Stored data entries ::
[Start of section]

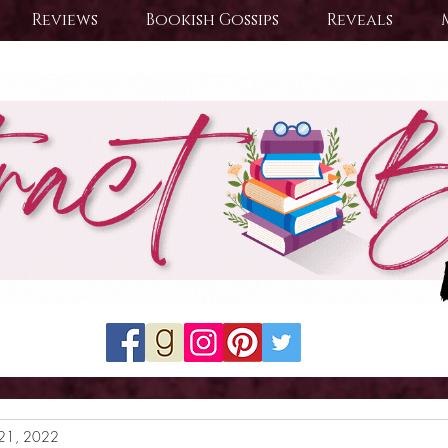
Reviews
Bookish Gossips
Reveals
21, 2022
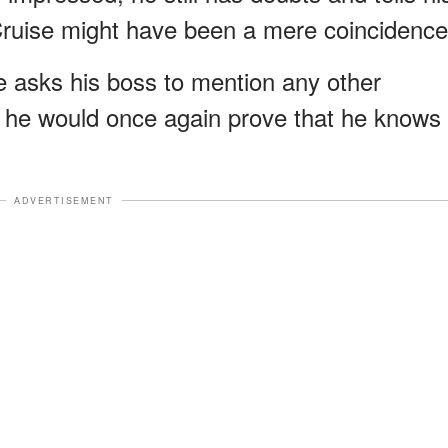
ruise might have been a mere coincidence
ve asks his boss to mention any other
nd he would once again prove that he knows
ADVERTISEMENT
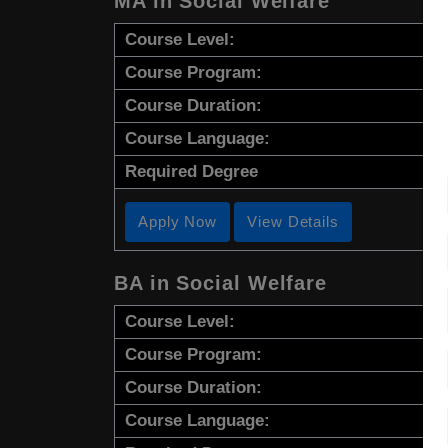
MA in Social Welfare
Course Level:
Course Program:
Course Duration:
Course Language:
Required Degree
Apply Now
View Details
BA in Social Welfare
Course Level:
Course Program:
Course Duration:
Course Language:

[End of section]

EXERCISE OBJECTIVE :: Go through the records above and report how many lines contain "Welfare". Write the number only.

WRITTEN ANSWER :: 2